Wednesday, July 26, 2006
Annoyed Librarian Tips for New Professionals
So you've just finished library school, and you want to know if you're ready for the exciting and fast-paced world of professional librarianship. Everybody seems to be offering advice on what new librarians should have learned in library school, from IWTBF to the FRL. The Annoyed Librarian can't just sit by and watch this fascinating discussion without jumping in to participate. So you what do you really need to succeed? "Ability to embrace change"? "Comfort in the online medium"? Yawn. "Cunning" and "Cajones"? Possibly, but I hope that last one can be figurative. Still, there are some useful qualities missing from these thoughtful lists. Below are the Annoyed Librarian's time tested tips for success.
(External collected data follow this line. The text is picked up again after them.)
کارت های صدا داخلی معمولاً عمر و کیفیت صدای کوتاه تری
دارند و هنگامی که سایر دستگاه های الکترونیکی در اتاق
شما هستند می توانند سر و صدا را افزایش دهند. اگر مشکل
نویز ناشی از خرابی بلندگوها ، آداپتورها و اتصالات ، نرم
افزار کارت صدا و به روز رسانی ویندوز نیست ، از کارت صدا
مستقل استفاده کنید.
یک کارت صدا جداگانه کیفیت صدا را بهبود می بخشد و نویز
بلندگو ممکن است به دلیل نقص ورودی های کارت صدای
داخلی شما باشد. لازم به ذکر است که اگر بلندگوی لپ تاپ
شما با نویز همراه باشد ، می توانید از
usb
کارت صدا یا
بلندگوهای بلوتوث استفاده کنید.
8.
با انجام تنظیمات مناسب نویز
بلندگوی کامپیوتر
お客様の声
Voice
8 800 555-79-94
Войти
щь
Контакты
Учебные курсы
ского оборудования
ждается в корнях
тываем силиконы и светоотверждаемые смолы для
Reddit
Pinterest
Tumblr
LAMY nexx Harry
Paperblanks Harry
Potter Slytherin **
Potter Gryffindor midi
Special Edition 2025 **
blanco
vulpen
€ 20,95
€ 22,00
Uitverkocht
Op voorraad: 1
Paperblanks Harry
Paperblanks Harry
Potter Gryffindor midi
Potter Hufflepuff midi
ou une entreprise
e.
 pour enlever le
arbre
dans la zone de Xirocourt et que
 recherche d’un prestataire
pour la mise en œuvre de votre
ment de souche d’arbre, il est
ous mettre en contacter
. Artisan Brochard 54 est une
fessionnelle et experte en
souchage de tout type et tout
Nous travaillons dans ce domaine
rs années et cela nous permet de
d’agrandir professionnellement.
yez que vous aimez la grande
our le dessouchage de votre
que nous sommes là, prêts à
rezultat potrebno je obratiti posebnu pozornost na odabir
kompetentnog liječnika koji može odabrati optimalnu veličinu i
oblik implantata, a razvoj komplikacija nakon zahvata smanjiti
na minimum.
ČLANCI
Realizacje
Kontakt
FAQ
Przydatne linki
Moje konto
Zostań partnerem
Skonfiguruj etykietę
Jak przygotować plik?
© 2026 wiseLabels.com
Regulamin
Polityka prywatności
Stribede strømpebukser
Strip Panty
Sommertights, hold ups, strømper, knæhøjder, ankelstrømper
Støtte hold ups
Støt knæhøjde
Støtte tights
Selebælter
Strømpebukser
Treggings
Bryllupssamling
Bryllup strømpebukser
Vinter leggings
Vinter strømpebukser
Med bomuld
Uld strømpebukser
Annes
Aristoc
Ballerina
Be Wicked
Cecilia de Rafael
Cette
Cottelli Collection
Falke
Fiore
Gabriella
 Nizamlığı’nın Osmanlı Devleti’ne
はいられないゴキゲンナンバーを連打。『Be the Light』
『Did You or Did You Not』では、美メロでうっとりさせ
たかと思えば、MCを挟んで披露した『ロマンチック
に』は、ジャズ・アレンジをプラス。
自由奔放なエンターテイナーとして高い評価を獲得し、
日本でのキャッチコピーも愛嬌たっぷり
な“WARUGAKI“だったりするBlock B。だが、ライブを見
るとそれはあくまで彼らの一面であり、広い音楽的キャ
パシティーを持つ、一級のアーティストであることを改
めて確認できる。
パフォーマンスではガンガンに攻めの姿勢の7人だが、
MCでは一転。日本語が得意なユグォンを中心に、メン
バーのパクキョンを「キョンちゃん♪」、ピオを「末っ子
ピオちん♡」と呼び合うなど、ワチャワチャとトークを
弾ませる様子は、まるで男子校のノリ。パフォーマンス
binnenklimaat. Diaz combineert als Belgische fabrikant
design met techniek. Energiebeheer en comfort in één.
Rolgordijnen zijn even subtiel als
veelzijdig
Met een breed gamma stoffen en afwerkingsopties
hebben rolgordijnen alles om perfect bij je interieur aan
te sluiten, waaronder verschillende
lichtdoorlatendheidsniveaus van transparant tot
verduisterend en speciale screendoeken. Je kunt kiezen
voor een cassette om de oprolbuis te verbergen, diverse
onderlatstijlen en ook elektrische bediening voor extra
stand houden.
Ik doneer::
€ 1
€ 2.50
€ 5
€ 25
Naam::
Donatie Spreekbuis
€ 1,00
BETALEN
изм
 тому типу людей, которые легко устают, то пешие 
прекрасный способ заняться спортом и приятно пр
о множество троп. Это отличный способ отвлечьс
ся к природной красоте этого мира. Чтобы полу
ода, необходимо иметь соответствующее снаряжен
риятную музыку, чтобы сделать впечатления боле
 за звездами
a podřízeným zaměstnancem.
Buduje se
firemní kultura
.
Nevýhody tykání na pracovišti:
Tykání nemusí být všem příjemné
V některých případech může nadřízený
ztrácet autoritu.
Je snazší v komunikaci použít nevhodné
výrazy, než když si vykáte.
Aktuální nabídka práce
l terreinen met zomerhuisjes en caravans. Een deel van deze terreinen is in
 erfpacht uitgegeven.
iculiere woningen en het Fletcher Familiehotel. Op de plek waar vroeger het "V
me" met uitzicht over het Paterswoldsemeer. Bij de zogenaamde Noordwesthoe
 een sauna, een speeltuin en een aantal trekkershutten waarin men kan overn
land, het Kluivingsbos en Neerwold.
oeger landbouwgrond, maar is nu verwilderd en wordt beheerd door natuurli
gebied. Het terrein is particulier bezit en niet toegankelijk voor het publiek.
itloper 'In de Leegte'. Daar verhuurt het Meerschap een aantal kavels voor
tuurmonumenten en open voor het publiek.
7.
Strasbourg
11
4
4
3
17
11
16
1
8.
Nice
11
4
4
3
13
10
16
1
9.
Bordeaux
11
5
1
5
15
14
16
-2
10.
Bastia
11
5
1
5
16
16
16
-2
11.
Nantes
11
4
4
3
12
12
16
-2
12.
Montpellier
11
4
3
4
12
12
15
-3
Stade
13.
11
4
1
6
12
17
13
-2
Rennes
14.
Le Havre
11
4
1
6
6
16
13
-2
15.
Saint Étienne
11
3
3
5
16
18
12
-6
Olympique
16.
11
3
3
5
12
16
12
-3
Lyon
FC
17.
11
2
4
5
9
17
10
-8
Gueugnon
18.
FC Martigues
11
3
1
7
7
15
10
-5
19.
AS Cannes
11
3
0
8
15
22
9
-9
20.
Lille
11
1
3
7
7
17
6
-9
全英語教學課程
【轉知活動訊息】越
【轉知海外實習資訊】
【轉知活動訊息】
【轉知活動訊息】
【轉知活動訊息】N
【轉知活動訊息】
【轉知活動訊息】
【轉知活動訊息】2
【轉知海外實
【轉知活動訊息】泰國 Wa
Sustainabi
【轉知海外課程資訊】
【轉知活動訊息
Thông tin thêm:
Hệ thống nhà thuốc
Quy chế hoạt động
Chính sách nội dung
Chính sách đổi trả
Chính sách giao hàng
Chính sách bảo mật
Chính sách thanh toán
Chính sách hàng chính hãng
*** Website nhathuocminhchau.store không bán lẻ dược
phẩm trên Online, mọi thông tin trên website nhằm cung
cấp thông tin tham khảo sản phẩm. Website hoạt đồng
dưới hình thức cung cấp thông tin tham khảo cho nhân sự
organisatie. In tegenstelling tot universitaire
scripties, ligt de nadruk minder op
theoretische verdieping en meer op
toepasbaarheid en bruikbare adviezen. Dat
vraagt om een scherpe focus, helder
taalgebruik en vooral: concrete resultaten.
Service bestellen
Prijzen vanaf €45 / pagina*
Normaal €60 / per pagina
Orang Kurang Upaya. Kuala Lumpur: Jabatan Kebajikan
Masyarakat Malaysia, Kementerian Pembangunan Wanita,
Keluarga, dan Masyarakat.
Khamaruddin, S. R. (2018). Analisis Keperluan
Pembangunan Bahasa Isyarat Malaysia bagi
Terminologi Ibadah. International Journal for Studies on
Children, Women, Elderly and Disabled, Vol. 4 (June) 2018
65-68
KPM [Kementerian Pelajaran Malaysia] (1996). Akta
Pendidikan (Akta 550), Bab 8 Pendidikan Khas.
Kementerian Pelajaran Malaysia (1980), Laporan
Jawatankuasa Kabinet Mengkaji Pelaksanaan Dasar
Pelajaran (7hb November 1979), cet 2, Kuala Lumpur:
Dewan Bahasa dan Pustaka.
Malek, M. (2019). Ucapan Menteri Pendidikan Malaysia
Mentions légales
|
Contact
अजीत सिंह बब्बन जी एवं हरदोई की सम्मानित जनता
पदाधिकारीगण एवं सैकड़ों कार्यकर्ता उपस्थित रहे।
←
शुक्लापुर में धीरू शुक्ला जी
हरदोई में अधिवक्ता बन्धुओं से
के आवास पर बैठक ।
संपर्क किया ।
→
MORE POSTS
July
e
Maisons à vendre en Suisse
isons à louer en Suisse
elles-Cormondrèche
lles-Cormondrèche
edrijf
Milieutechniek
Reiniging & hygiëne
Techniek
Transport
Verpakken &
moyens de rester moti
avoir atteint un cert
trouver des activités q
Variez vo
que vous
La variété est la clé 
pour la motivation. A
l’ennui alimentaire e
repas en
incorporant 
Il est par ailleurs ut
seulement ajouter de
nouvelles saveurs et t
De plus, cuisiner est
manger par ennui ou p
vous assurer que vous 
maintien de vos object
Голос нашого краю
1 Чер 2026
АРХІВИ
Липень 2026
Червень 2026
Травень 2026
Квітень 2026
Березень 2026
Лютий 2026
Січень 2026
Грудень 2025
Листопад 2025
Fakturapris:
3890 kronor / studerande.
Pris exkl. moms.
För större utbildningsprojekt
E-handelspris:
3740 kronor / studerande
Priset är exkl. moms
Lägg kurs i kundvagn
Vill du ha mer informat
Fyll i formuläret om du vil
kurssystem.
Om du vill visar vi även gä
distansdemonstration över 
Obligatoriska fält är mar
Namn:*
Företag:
Use them with my blessing.
Labels: AL Favorites, library jobs
It's about high time someone actually shared the true wisdom necessary to hold a library job. I mean, all those "embrace change" coomba yah, go tech, hurrah posts are getting predictable. Thank you, thank you, thank you, from someone who does get a share of idiots at work, has to find ways to look attentive at meetings, and a few other things. So, we shall continue suffering for art.
Hello from Paris,
I work in a French library... it's exactly the same !! (;-D
I think I have the 'seem to work hard' down but how can I be sure?
Well, if people say things like, "I know how busy you are, but could I just have a minute of your time," and all you've been doing is reading blogs, you can be sure. Unless they're being sarcastic, in which case you haven't made it yet.
Besides eliminating "change agent" from the new librarian's vocabulary, I would also eliminate "thought leader," most words ending in -ize, "skill sets," and "silos," which should really just house nuclear missiles and grains.